Let’s check in the high-profile case of V. Zasulich. If she had not been tried by a jury, she would have been convicted of attempted premeditated murder. From the moment when General Trepov gave the order to flog the prisoner Bogolyubov, convicted of a serious crime, until the moment of the assassination attempt, more than 6 months passed, that is, a state of passion was excluded. Trepov, by the way, received permission from his superiors. But read the lawyer’s speech on the case. There is almost no word on the substance of the criminal offense (in passing). But this is definitely a manual on oratory, or rather, on verbiage. In Soviet and modern courts, he would be asked to speak on the legal merits of the case, and if not, he would be deprived of the word and could be expelled from the courtroom. Here is a quote from his speech: “No matter how gloomy one looks at this act, one cannot help but see an honest and noble impulse in its very motives… Yes, she can leave here condemned… and all that remains is to wish that the reasons that produce such crimes are not repeated… ” That is, the lawyer himself recognizes Zasulich as a criminal, but not the jury – she is acquitted. Kony himself called this verdict the end of justice. The famous Russian philosopher V.S. Solovyov appreciated this with a short verse: “A well-intentioned, but vile joke – what kind of geldings are grazing the people now.”

Nowadays, the topic of juries is being raised by the wonderful Russian actor and talented director N.S. Mikhalkov. First the film “The Twelve”, now the play. Actually, this is in form a remake of the Hollywood “12 Angry Men”. Somehow the Zasulich case and its assessment by a number of contemporaries did not alarm Mikhalkov. He chose the actors to play the jury perfectly. The social cross-section of opinions about the attitude towards the behavior of “Caucasians” in Moscow was also successful – noisy weddings, Lezginka, etc. The rest talk about anything, but least of all about business. They became fixated on the dagger (one or two), but did not remember whose fingerprints were on it, nor on the money found in the accused’s pocket. One of the jurors reasonably states “the case has not been fully investigated,” but the jury does not have the right to direct him to a new investigation. When we admire the footage of a Lezginka boy in his native village with the delight of the militants and in the cell, we completely ignore the fact that blood feud was and remains a recognized custom among a number of mountain peoples, despite the criminal punishment for it.

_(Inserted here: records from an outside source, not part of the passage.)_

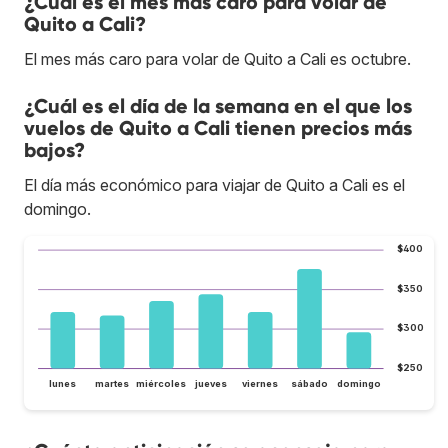
¿Cuál es el mes más caro para volar de
Quito a Cali?
El mes más caro para volar de Quito a Cali es octubre.
¿Cuál es el día de la semana en el que los
vuelos de Quito a Cali tienen precios más
bajos?
El día más económico para viajar de Quito a Cali es el
domingo.
$400
$350
$300
$250
lunes
martes
miércoles
jueves
viernes
sábado
domingo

Returning to the film and the play, let’s say: if the boy is innocent (and he was acquitted), then why is the murderer not punished? We at the Ministry of Internal Affairs always found the culprits. Currently, jury trials are provided for under 19 articles of the Criminal Code of the Russian Federation. By the way, there are not 12 jurors, but 8 or 6 (depending on the level of the court), but the lofty goals of the 1864 reform to establish a “swift, just, merciful” court are still far from being realized. Apparently, B.N. Almazov, famous in the past, is right: “Russians are broad in nature, our ideal of truth does not fit into the forms of narrow legal principles.” This is how it will be in Russia if we live according to the liberal patterns of the reforms invented.